Didier Guillaume « Le PS a explosé »

Ce matin à 8h15 sur Radio Classique

Didier Guillaume, président du groupe socialiste au Sénat

Invité de Guillaume Durand

« Le PS a explosé »

Extraits :

A propos du PS

« Depuis l’élection d’Emmanuel Macron, nous sommes dans une décomposition des partis politiques traditionnels. Le PS a explosé et se déchire et les Républicains exploseront le lendemain des législatives. Tout cela pour plusieurs raisons. Des gens à l’intérieur de ses deux partis ne s’entendent pas. »
(…)
« Par rapport à ce que Manuel Valls est comme homme politique, ce qu’il a donné, fait pour la gauche, je pense que ce qu’il prend sur la figure est une honte. Les socialistes feraient mieux de se remettre en cause eux-mêmes. Le rôle du parti n’est pas de savoir s’il faut exclure tel ou tel. »
(…)
« Le PS n’a pas réussi à imposer le fait majoritaire. Les frondeurs ont empêché le gouvernement d’avancer, de prendre des décisions. Cela signifie un manque d’autorité évident du PS. »
(…)
« Est-ce que les socialistes sont aujourd’hui dans la majorité ou dans l’opposition à Emmanuel Macron ? Il faut une clarification. »
(…)
« Je suis socialiste mais veux soutenir le Président de la République et serai dans la majorité parlementaire comme sénateur socialiste au même titre qu’une large majorité des socialistes. Nous sommes nombreux à souhaiter que ce quinquennat réussisse. »
(…)
« Le PS d’Epinay est mort. Il ne pourra plus continuer à fonctionner de la sorte. Mais il faudra bien demain un parti social-démocrate qui transcende ces clivages. »

A propos d’Emmanuel Macron

« Nous ne croyions pas à l’époque que partir sans aucune organisation politique pouvait amener à être Président de la République. Macron a eu cette intelligence, cette vista et a senti le peuple. Les circonstances l’ont peut-être aidée mais il a réussi quelque chose d’exceptionnel. »
(…)
« Macron a plus dit droite et gauche, que ni droite ni gauche. C’est la raison pour laquelle il aura besoin de voix de droite et de gauche pour l’élection législative. De la même manière qu’au niveau local, il devra gérer avec la droite et la gauche. Jusqu’à récemment nous pensions qu’au niveau local, on s’embrassait sur les joues et qu’au niveau national, il fallait des postures pour de la confrontation entre la droite et la gauche. Pour la première fois, cette élection législative ne se passe pas en opposition frontale entre les partis politiques mais se place dans un rassemblement de projets.
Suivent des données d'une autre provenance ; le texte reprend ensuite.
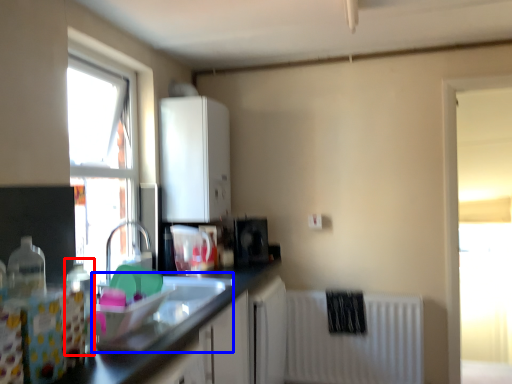 Question: Which point is closer to the camera, bottle (highlighted by a red box) or sink (highlighted by a blue box)?

Choices:
 (A) bottle
 (B) sink

Answer: (A) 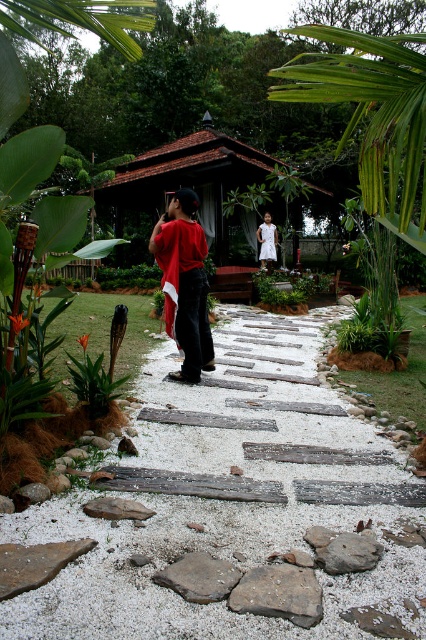 You are standing at the point with coordinates (233, 506) in the garden scene. What material do you see under your feet?

The point at (233, 506) has white gravel at center underneath it.

You are a gardener planning to water the green leafy bush at center and the brown wooden gazebo at center. Since you can only reach up to 2 meters, which object can you water without needing a ladder?

The green leafy bush at center is behind the brown wooden gazebo at center, so the brown wooden gazebo at center is closer to you. Since you can reach up to 2 meters, you can water both objects as their positions do not require a ladder.

You are a gardener who needs to place a 1.5 meter tall statue between the brown wooden gazebo at center and the green leafy bush at center. Which object should the statue be placed closer to so it doesn

The brown wooden gazebo at center is taller than the green leafy bush at center, so the statue should be placed closer to the green leafy bush at center to maintain visual balance between the two objects. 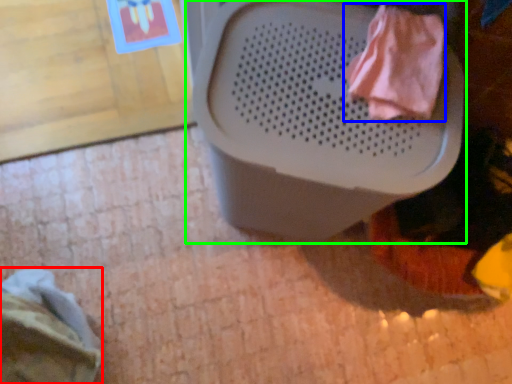 Question: Estimate the real-world distances between objects in this image. Which object is closer to clothing (highlighted by a red box), clothing (highlighted by a blue box) or waste container (highlighted by a green box)?

Choices:
 (A) clothing
 (B) waste container

Answer: (B) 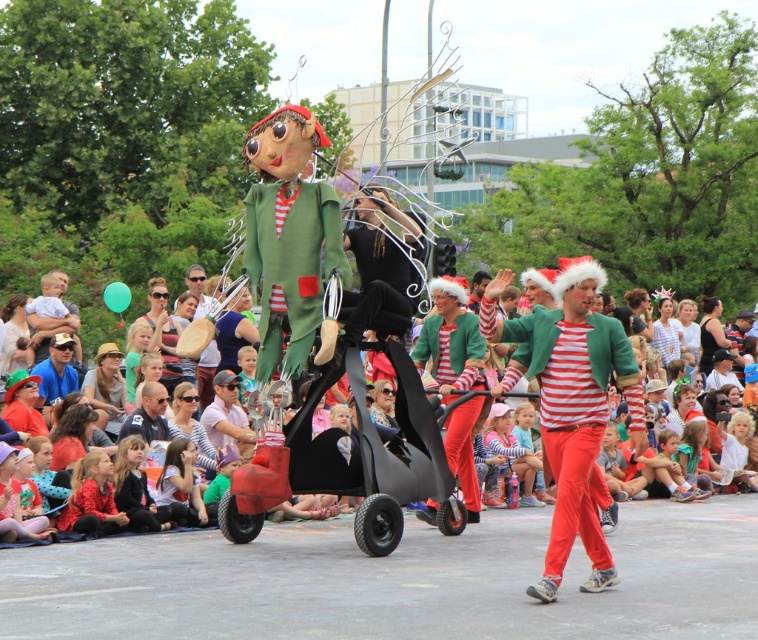 Question: Which of the following is the closest to the observer?

Choices:
 (A) (550, 308)
 (B) (321, 372)

Answer: (B)

Question: Does black matte monocycle at center appear over matte red pants at center?

Choices:
 (A) yes
 (B) no

Answer: (B)

Question: Observing the image, what is the correct spatial positioning of matte red pants at center in reference to brushed metal drum at center?

Choices:
 (A) below
 (B) above

Answer: (A)

Question: Does striped cotton shirt at center have a smaller size compared to black matte monocycle at center?

Choices:
 (A) no
 (B) yes

Answer: (A)

Question: Which point is closer to the camera taking this photo?

Choices:
 (A) (318, 472)
 (B) (619, 353)
 (C) (204, 381)
 (D) (412, 448)

Answer: (B)

Question: Among these points, which one is farthest from the camera?

Choices:
 (A) (381, 538)
 (B) (299, 470)
 (C) (572, 468)

Answer: (B)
Tant mieux si des gens de droite et de gauche travaillent ensemble. Cette notion de progressiste et de progressisme me va bien. »
(…)
« Il veut changer la façon de faire de la politique et veut aller vite. Les ordonnances nécessitent l’aval de l’Assemblée. Donc s’il légifère par ordonnance, c’est que les Français auront donné une majorité à Emmanuel Macron. Il faut avancer, reformer et non pas tergiverser.

A propos de Jean-Luc Mélenchon

« Il fait ce qu’il a à faire mais a commis une faute morale et politique en n’appelant pas clairement à voter pour Emmanuel Macron contre l’extrême droite. Cela montre qu’il est habité par autre chose, sa propre ambition personnelle et son mouvement. »
(…)
« Il est parti vers autre chose, à Marseille. »
(…)
« Ce que je souhaite c’est que celles et ceux qui veulent transformer le pays se rassemblent. Mélenchon, ce n’est pas ça. Il veut être dans l’opposition comme Benoît Hamon tandis que moi et beaucoup d’autres voulons être dans la majorité. »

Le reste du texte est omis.